ARTICLE X: FISCAL YEAR
The fiscal year for Dragonfest is January 1 to December 31.
ARTICLE XI: WAIVER OF NOTICE
A Director may waive any notice required by these Bylaws or as required by law at any time by documenting that Director’s waiver in writing. If a Director waives notice, then it is the same for all purposes as if the Director had received notice.
ARTICLE XII: AMENDMENTS, MODIFICATIONS, AND REPEAL
The membership may amend these bylaws by majority vote during a regular election. The Board may make modifications to comply with legal requirements at any time, which must be ratified by members at the next election.
The Board may vote to include any modification of these Bylaws in any election. Members may also propose amendments by submitting a petition at least 30 days prior to the election with the support of at least 10% of eligible voters in the election in which the modification will be included.
ARTICLE XIII: BOOKS AND RECORDS
Dragonfest will keep correct and complete books and records of all accounts of the organization, such as by creating a monthly treasurer’s report showing account balances and account statements. Dragonfest will also keep minutes of all Board meetings showing the acts of the Board.

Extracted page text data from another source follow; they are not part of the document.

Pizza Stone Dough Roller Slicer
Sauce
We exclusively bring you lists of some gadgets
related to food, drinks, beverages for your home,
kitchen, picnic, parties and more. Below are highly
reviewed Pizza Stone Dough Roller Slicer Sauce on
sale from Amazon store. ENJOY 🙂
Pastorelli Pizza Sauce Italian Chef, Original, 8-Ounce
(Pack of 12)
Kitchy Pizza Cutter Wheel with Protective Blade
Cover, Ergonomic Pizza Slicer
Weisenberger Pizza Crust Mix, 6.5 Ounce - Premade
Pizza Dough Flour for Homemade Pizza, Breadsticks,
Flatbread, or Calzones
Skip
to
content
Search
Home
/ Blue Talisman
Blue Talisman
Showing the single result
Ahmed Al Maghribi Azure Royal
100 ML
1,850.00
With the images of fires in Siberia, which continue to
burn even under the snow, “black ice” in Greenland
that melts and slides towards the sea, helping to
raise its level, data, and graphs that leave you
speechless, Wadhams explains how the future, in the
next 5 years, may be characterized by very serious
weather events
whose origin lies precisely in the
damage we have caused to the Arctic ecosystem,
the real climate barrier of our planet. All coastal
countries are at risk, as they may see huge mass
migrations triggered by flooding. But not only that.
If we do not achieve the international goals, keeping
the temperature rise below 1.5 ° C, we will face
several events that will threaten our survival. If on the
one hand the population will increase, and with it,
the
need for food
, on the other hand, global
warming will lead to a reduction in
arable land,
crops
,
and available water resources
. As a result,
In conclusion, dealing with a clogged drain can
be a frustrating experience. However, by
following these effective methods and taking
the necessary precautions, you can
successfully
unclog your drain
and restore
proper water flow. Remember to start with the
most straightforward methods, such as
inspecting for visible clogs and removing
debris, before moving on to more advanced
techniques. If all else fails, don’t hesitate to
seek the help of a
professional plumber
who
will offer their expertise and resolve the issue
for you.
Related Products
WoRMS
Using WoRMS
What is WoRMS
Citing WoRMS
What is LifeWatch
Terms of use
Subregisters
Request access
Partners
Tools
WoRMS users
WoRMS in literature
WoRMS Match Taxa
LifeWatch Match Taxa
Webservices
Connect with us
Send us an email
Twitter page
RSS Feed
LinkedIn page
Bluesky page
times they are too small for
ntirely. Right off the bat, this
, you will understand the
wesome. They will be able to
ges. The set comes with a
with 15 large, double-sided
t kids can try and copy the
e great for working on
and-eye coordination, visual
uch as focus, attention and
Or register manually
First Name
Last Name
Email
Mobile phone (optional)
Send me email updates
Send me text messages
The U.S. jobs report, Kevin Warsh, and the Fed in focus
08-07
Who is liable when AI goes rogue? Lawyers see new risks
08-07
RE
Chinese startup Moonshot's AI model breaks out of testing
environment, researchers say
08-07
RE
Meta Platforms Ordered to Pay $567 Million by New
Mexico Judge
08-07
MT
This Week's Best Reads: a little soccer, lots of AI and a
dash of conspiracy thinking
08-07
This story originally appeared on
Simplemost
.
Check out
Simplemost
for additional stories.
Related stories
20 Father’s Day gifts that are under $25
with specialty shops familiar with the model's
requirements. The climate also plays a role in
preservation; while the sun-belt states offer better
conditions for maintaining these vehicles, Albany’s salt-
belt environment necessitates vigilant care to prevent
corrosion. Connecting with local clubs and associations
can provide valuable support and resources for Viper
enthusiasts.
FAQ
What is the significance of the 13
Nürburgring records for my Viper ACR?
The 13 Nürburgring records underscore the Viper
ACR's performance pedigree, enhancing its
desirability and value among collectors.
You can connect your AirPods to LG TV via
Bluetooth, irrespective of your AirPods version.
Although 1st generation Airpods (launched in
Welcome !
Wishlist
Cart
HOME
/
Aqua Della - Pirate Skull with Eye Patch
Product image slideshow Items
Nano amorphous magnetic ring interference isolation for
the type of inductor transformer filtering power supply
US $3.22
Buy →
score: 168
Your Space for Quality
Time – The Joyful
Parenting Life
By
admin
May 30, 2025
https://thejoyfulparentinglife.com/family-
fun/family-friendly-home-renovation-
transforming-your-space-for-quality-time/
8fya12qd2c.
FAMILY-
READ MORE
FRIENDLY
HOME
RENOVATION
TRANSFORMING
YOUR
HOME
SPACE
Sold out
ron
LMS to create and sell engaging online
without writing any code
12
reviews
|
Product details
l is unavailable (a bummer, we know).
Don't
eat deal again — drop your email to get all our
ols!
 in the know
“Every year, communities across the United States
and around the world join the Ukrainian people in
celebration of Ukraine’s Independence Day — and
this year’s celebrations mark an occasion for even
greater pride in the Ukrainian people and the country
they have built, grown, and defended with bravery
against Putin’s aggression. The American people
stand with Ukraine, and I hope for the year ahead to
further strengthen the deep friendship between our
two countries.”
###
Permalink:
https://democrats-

Dragonfest will also maintain a record of the names and addresses of all Directors.
A member, or that member’s agent or attorney, may inspect any of Dragonfest’s books and records at any reasonable time.
ARTICLE XIV: DISSOLUTION OR SALE OF ASSETS
The Board may permit Dragonfest’s assets to be sold or mortgaged outside of the regular course of business if the vote passes with a two-thirds majority.
Dragonfest may only voluntarily dissolve upon the vote of a two-thirds majority of the members who are entitled to vote at the time the vote is taken. Upon Dragonfest’s dissolution, any assets remaining after payment of or provision for its debts and liabilities will, consistent with the purposes of the organization, be paid over to charitable organizations exempt under the provisions of Section 501(c)(3) of the U.S. Internal Revenue Code or corresponding provisions of subsequently enacted federal law. No part of the net assets or net earnings of the organization may be paid or distributed to a Corporate Officer, Director, member, or donor of the organization.
Replaces Dragonfest Corporate Bylaws as amended 12/13/2020. Approved 12/08/2024.